Resistance to Persuasionlocked

  • Dolores AlbarracínDolores AlbarracínPenn Integrates Knowledge University
  •  and Alexander KaranAlexander KaranUniversity of Illinois

Summary

Since the 1940s, persuasion processes and the resistance to such processes have been extensively studied, becoming integral components within society affecting everyday life from of marketing and advertising to politics to health. Persuasion and its resistance naturally stemmed from research on attitudes and their formation. The process by which people can form attitudes is either through individual processes or persuasion processes. Regardless of if attitudes are already held, they can either follow along the persuasion process or resist it. Persuasion and its resistance occur for the same reasons: people want to be accurate, defend their self-consistency, or react to the social environment. Knowing why people become persuaded or resist it led to deeply researching how these processes occur.

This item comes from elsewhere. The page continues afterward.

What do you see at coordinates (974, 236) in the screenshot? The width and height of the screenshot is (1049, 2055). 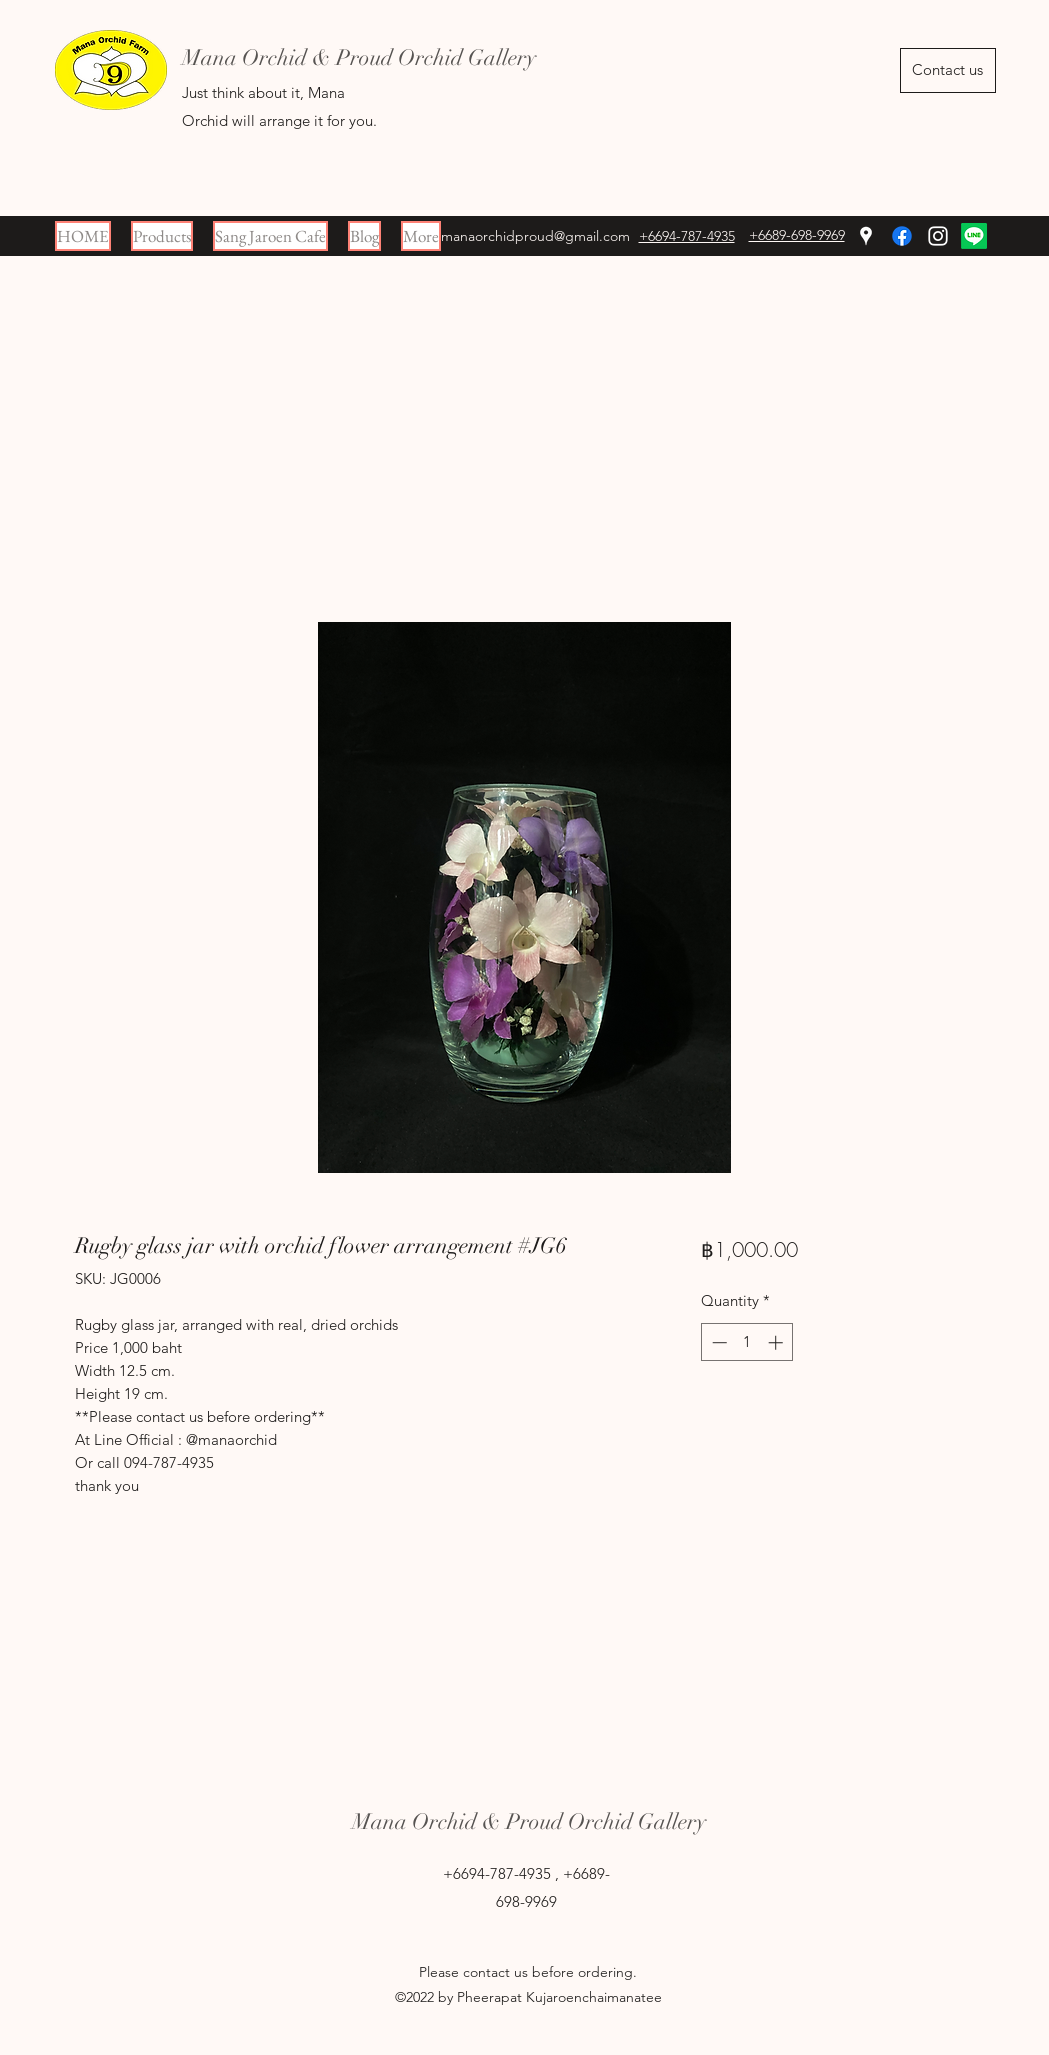 I see `[Line]` at bounding box center [974, 236]. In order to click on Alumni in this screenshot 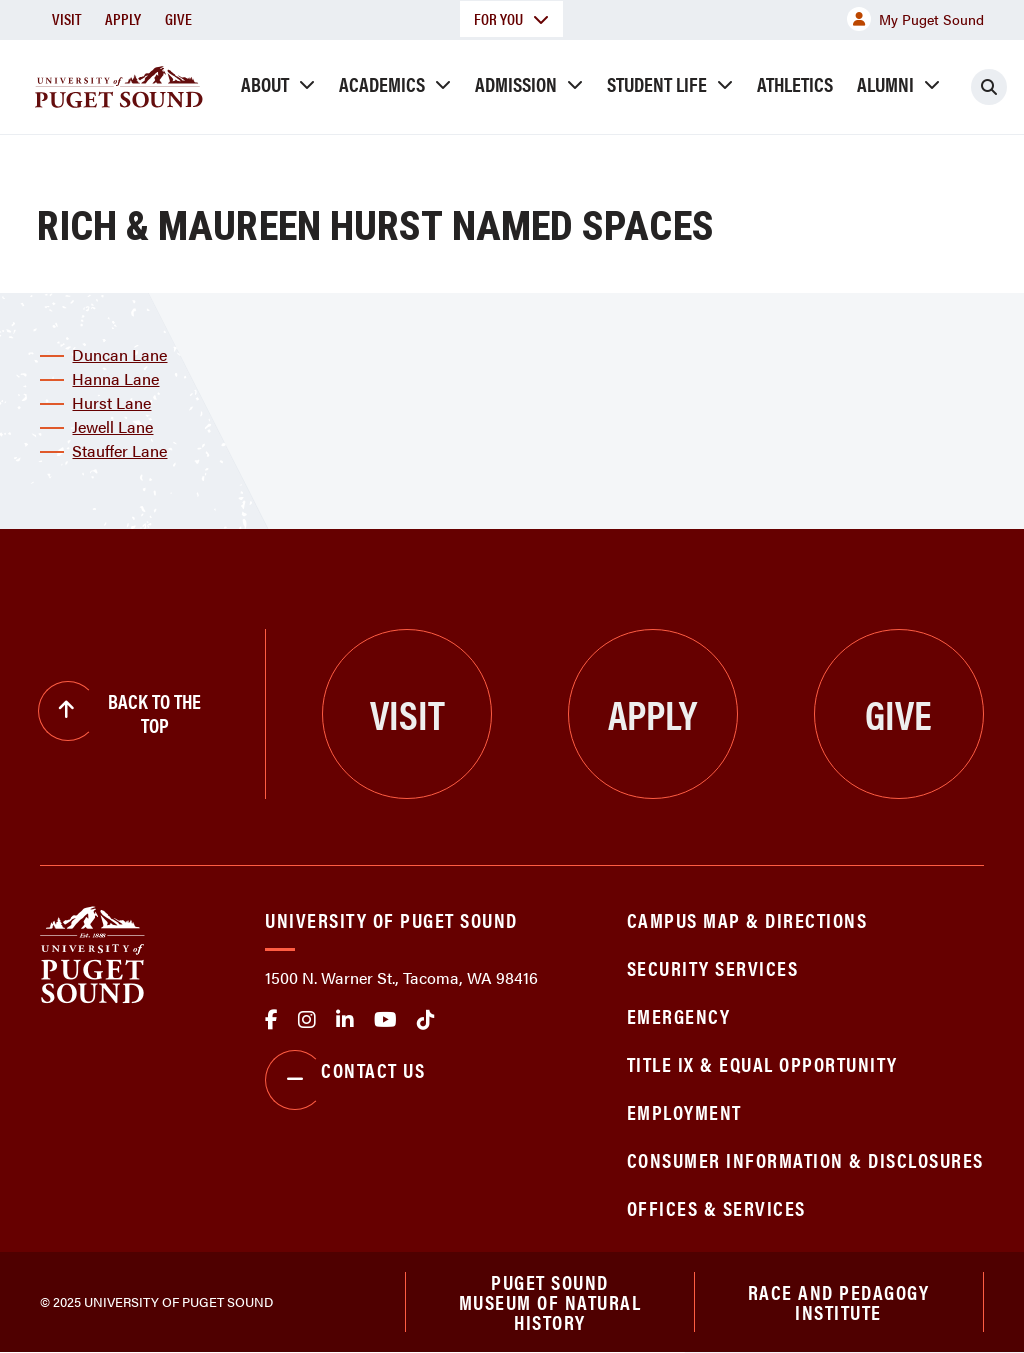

Processes and techniques related to the likelihood of successful resistance include retrieving prior attitudes; selective exposure; bolstering initial attitudes; selective memory; biased processing; derogation of the source, content, or message and persuasive attempt; and counter-arguing, which includes forewarning and inoculation techniques. Although researchers have been prolific and steadfast in determining these facets of resistance, there are more emerging topics that are rife for the exploration. Such topics include more social motives for resistance, the mechanisms underlying successful resistance processes and techniques, how often resistance occurs, what combinations of processes and techniques engender reliable resistance, and the consequences (both individual and interpersonal) of resistance. All in all, the future for this line of work is promising and timely. Everyday life will continue to provide situations that call for the psychology of resistance to persuasion.